The results of the antibiogram by germ showed the following resistance: Staphylococcus aureus: ceftriaxone 59%, ciprofloxacin 60%, gentamicin 48.4%, amoxicillin 55.1%, penicillin 75%; Escherichia coli: ceftriaxone 54.5%, ciprofloxacin 45.4%, gentamicin 45%, amoxicillin 63%; Citrobacter diversus: ceftriaxone 50%, ciprofloxacin 60%, gentamicin 48.4%, penicillin 75%, amoxicillin 55.1%. Relatively similar results were reported by Nsiata et al. [27] and Ousman A. [17]. However, our results differ from those reported by Lungere et al. [20]. There is reason to believe that frequent use of antibiotic molecules ultimately leads to resistance [2] [28]. The high resistance to the molecules used in our Surgery Department could also be related to their quality. This high resistance of bacteria isolated from SSIs to certain families of antibiotics confirms that these are indeed hospital germs. It must completely change the protocol for probabilistic antibiotic therapy. The antibiotics that have shown efficacy against most germs isolated from surgical site infections in the surgery department are amikacin, fosfomycin, meropenem, and imipenem. These antibiotics can be used as a first-line treatment in the case of empirical antibiotic therapy.

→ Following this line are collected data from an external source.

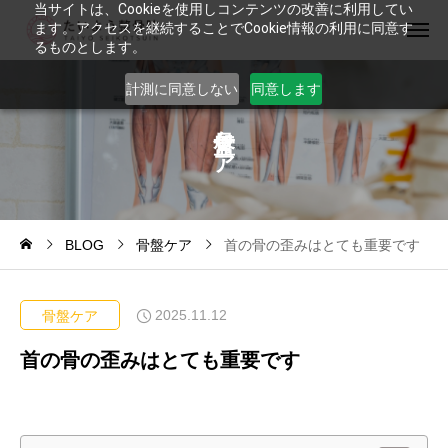
当サイトは、Cookieを使用しコンテンツの改善に利用してい
ます。アクセスを継続することでCookie情報の利用に同意す
るものとします。
計測に同意しない
同意します
ケ
ア
BLOG
骨盤ケア
首の骨の歪みはとても重要です
2025.11.12
骨盤ケア
首の骨の歪みはとても重要です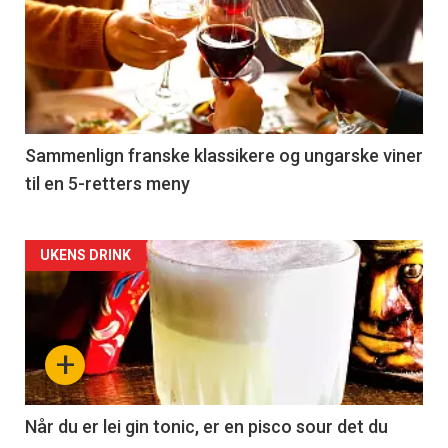
akkurat
nå
-
5
Sammenlign franske klassikere og ungarske viner
til en 5-retters meny
Forsiden
UKENS DRINK
akkurat
nå
+
-
6
Når du er lei gin tonic, er en pisco sour det du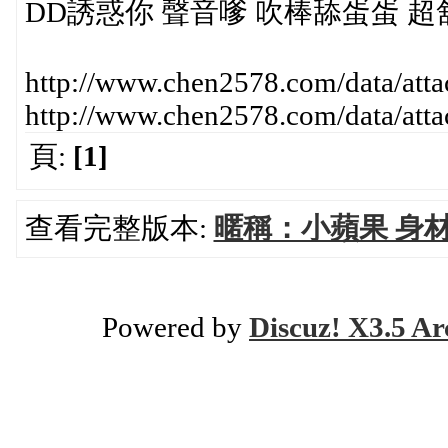
DD誘惑你 聲音嗲 吹棒舔蛋蛋 
http://www.chen2578.com/data/att
http://www.chen2578.com/data/att
頁:
[1]
查看完整版本:
暱稱：小蘋果 身材:15
Powered by
Discuz! X3.5 Ar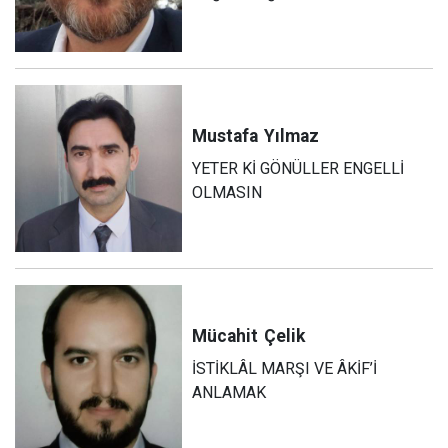
Mustafa
Yılmaz
YETER Kİ GÖNÜLLER ENGELLİ
OLMASIN
Mücahit
Çelik
İSTİKLÂL MARŞI VE ÂKİF’İ
ANLAMAK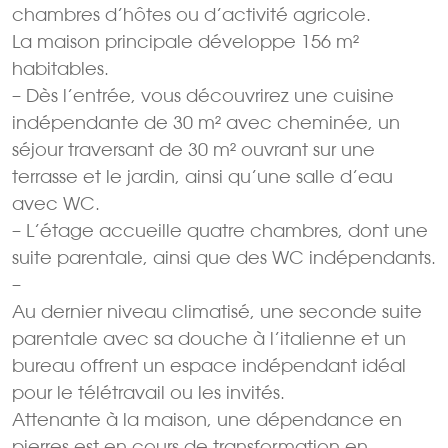
chambres d’hôtes ou d’activité agricole.
La maison principale développe 156 m²
habitables.
– Dès l’entrée, vous découvrirez une cuisine
indépendante de 30 m² avec cheminée, un
séjour traversant de 30 m² ouvrant sur une
terrasse et le jardin, ainsi qu’une salle d’eau
avec WC.
– L’étage accueille quatre chambres, dont une
suite parentale, ainsi que des WC indépendants.
–
Au dernier niveau climatisé, une seconde suite
parentale avec sa douche à l’italienne et un
bureau offrent un espace indépendant idéal
pour le télétravail ou les invités.
Attenante à la maison, une dépendance en
pierres est en cours de transformation en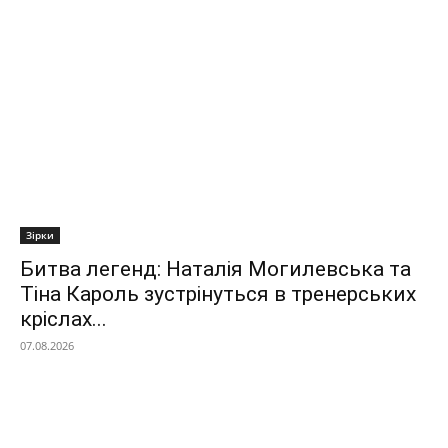
Зірки
Битва легенд: Наталія Могилевська та
Тіна Кароль зустрінуться в тренерських
кріслах...
07.08.2026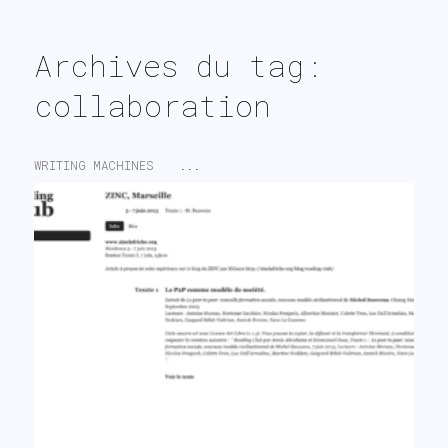
search
Archives du tag:
collaboration
WRITING MACHINES
...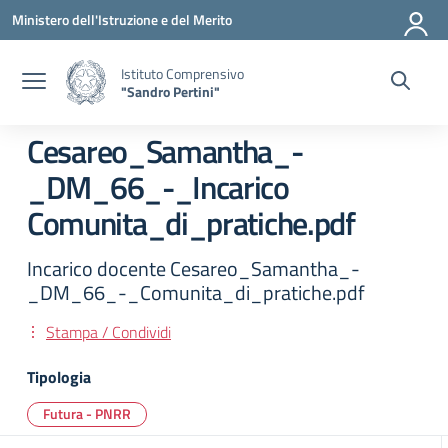
Vai ai contenuti
Vai al menu di navigazione
Vai al footer
Ministero dell'Istruzione e del Merito
Istituto Comprensivo
"Sandro Pertini"
Cesareo_Samantha_-
_DM_66_-_Incarico
Comunita_di_pratiche.pdf
Incarico docente Cesareo_Samantha_-
_DM_66_-_Comunita_di_pratiche.pdf
Stampa / Condividi
Tipologia
Futura - PNRR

This study has some limitations due to its single-center design, and its retrospective and non-probabilistic nature, meaning that data recording was not exhaustive. Other patients could not be included in this database as having surgical site infections due to the loss of many medical records in the archives department. Some patients who were clinically diagnosed with surgical site infection were excluded because pus samples were not sent to the laboratory for bacteriological study. The results cannot be generalized to the entire population.
However, the results obtained are encouraging. They will allow hospital services to gain an understanding of the bacterial ecology of the department, establish their infection prevention policy for surgical sites, and improve antibiotic prescription practices.
5. Conclusion
Surgical site infection is a real public health problem. Its impact is considerable because it can lead to antibiotic resistance, long hospital stays, increased healthcare costs, and significant morbidity and mortality. Incorrect antibiotic prescriptions, self-medication, and the use of poor-quality antibiotics are responsible for the selection of multi-resistant strains in healthcare facilities. Reduced sensitivity to commonly used antibiotics has been observed in the Cukis surgery department.
Ethical Considerations
Before starting the collection, we received a research permit from the faculty, granting us access to the hospitalizations register and Register of doctors’ on-call reports. The information concerning our patients has been kept confidential.